ASSIGNED TASK: From the entries below, gather each line containing the word "also".
──────
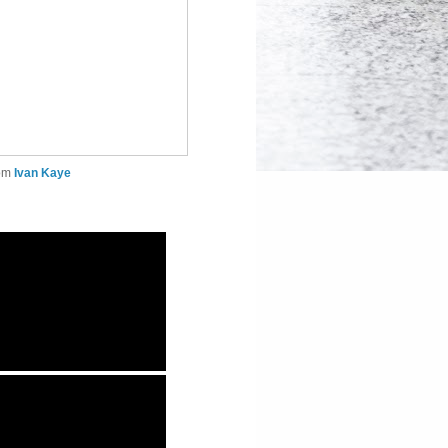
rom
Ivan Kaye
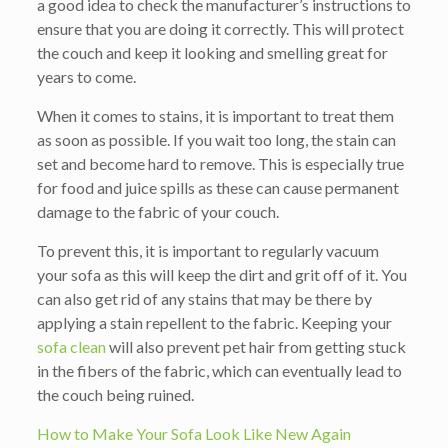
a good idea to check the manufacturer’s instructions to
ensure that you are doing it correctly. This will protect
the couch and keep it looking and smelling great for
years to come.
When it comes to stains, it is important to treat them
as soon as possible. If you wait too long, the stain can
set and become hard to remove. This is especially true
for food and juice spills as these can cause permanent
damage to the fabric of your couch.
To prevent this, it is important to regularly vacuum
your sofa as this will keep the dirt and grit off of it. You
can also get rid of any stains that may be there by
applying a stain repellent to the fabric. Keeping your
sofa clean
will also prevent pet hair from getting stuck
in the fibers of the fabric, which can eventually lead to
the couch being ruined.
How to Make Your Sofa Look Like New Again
──────
WRITTEN ANSWER:
can also get rid of any stains that may be there by
will also prevent pet hair from getting stuck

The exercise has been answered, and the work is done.